- **Information supplied**:
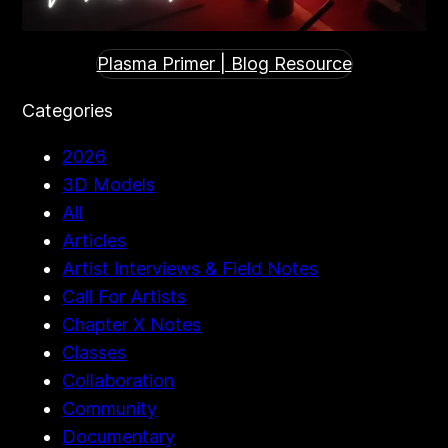
Plasma Primer | Blog Resource
Categories
2026
3D Models
All
Articles
Artist Interviews & Field Notes
Call For Artists
Chapter X Notes
Classes
Collaboration
Community
Documentary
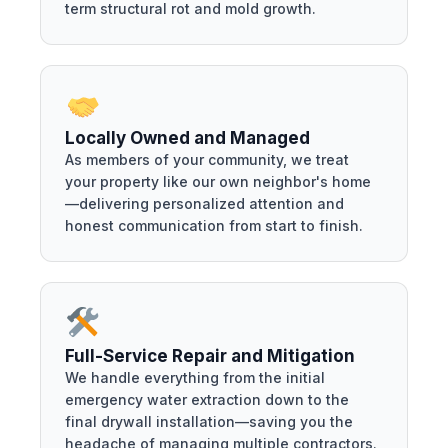
term structural rot and mold growth.
Locally Owned and Managed
As members of your community, we treat
your property like our own neighbor's home
—delivering personalized attention and
honest communication from start to finish.
Full-Service Repair and Mitigation
We handle everything from the initial
emergency water extraction down to the
final drywall installation—saving you the
headache of managing multiple contractors.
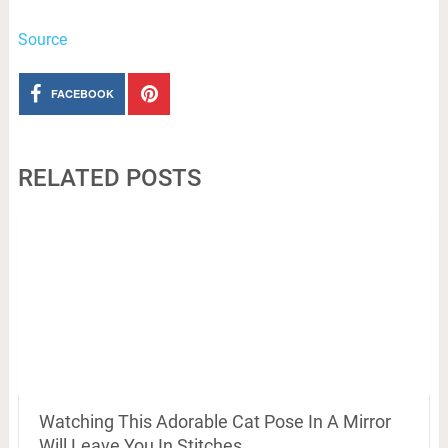
Source
FACEBOOK
RELATED POSTS
Watching This Adorable Cat Pose In A Mirror
Will Leave You In Stitches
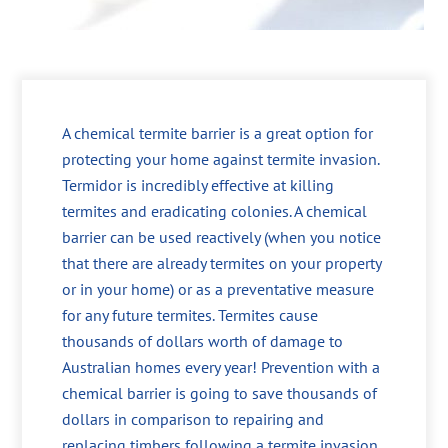
A chemical termite barrier is a great option for
protecting your home against termite invasion.
Termidor is incredibly effective at killing
termites and eradicating colonies. A chemical
barrier can be used reactively (when you notice
that there are already termites on your property
or in your home) or as a preventative measure
for any future termites. Termites cause
thousands of dollars worth of damage to
Australian homes every year! Prevention with a
chemical barrier is going to save thousands of
dollars in comparison to repairing and
replacing timbers following a termite invasion.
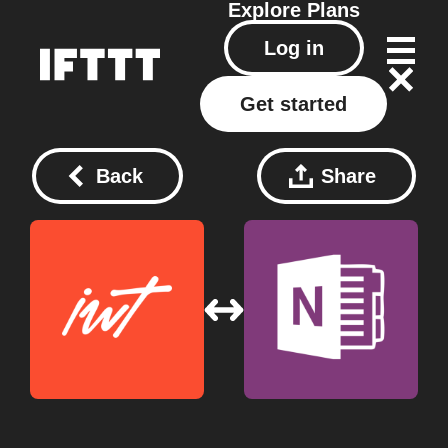
Explore
Plans
Log in
Get started
Back
Share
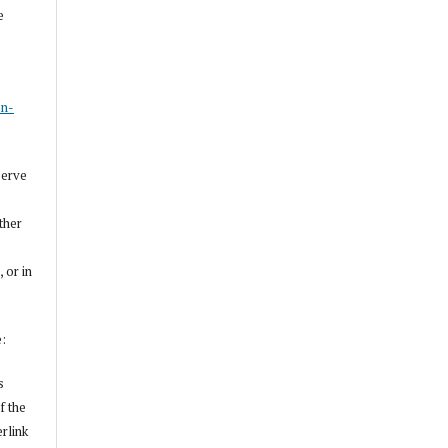
e
s
on-
serve
other
, or in
e:
s
f the
erlink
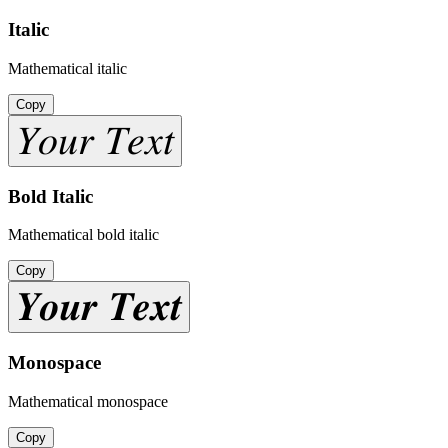
Italic
Mathematical italic
Copy
𝑌𝑜𝑢𝑟 𝑇𝑒𝑥𝑡
Bold Italic
Mathematical bold italic
Copy
𝒀𝒐𝒖𝒓 𝑻𝒆𝒙𝒕
Monospace
Mathematical monospace
Copy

- **The task**: What belongs in the answer is each line of the data that has the word "termites".

- **Task answer**:
termites and eradicating colonies. A chemical
that there are already termites on your property
for any future termites. Termites cause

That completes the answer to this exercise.